INPUT FOR THIS TASK>
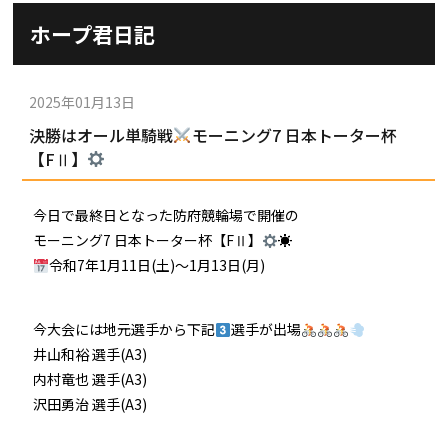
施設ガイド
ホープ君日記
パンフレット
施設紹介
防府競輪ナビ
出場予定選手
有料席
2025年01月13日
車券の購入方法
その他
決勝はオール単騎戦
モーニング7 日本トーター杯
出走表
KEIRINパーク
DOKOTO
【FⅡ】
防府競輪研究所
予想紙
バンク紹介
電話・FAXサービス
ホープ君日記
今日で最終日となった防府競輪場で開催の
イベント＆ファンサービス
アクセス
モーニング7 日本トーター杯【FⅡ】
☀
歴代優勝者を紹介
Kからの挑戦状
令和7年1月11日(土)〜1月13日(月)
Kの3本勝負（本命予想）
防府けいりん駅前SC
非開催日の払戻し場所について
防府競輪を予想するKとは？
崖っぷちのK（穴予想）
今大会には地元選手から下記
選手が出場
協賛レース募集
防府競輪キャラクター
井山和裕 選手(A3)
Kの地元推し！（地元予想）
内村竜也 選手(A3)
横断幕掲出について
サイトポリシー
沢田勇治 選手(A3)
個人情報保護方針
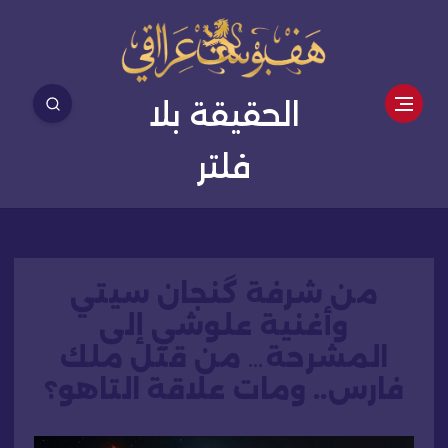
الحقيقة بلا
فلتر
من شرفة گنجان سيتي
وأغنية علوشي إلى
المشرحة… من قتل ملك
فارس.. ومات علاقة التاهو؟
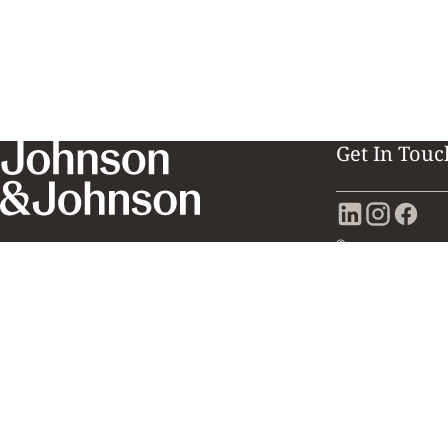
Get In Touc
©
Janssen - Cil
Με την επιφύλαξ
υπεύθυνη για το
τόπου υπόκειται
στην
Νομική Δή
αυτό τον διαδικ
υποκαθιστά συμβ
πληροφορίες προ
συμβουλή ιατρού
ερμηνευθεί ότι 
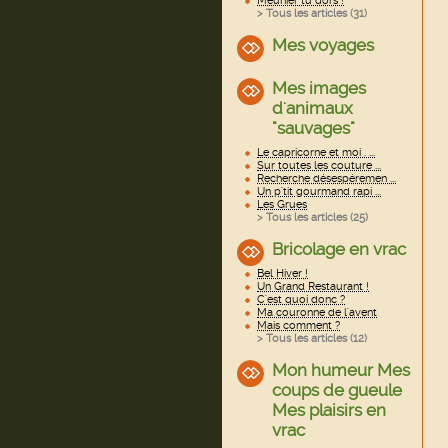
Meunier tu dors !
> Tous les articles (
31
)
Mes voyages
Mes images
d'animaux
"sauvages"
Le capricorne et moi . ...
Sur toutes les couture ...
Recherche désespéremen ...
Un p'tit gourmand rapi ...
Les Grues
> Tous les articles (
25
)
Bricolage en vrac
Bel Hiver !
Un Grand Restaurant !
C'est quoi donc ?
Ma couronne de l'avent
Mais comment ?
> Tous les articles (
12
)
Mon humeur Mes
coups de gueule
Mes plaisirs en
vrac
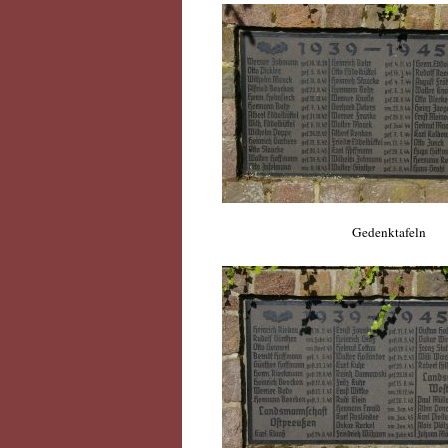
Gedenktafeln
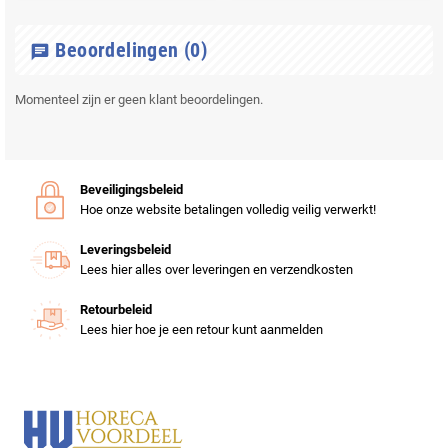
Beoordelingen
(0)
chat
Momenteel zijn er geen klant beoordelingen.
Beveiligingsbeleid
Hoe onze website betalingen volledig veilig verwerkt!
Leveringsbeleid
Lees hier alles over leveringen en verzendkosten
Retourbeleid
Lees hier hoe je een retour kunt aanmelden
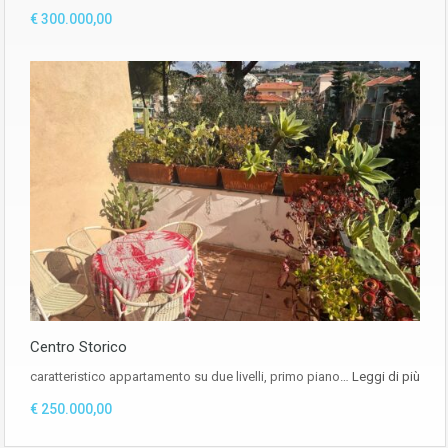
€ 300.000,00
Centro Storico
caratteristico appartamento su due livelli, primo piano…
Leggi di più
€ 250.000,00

EXERCISE OBJECTIVE> The lines above from the line with "وأغنية علوشي إلى" through the line with "C'est quoi donc ?" are to be given again word for word, with no pictures among them.

WRITTEN REPLY>
وأغنية علوشي إلى
المشرحة… من قتل ملك
فارس.. ومات علاقة التاهو؟
Get In Touc
©
Janssen - Cil
Με την επιφύλαξ
υπεύθυνη για το
τόπου υπόκειται
στην
Νομική Δή
αυτό τον διαδικ
υποκαθιστά συμβ
πληροφορίες προ
συμβουλή ιατρού
ερμηνευθεί ότι 
Meunier tu dors !
> Tous les articles (
31
)
Mes voyages
Mes images
d'animaux
"sauvages"
Le capricorne et moi . ...
Sur toutes les couture ...
Recherche désespéremen ...
Un p'tit gourmand rapi ...
Les Grues
> Tous les articles (
25
)
Bricolage en vrac
Bel Hiver !
Un Grand Restaurant !
C'est quoi donc ?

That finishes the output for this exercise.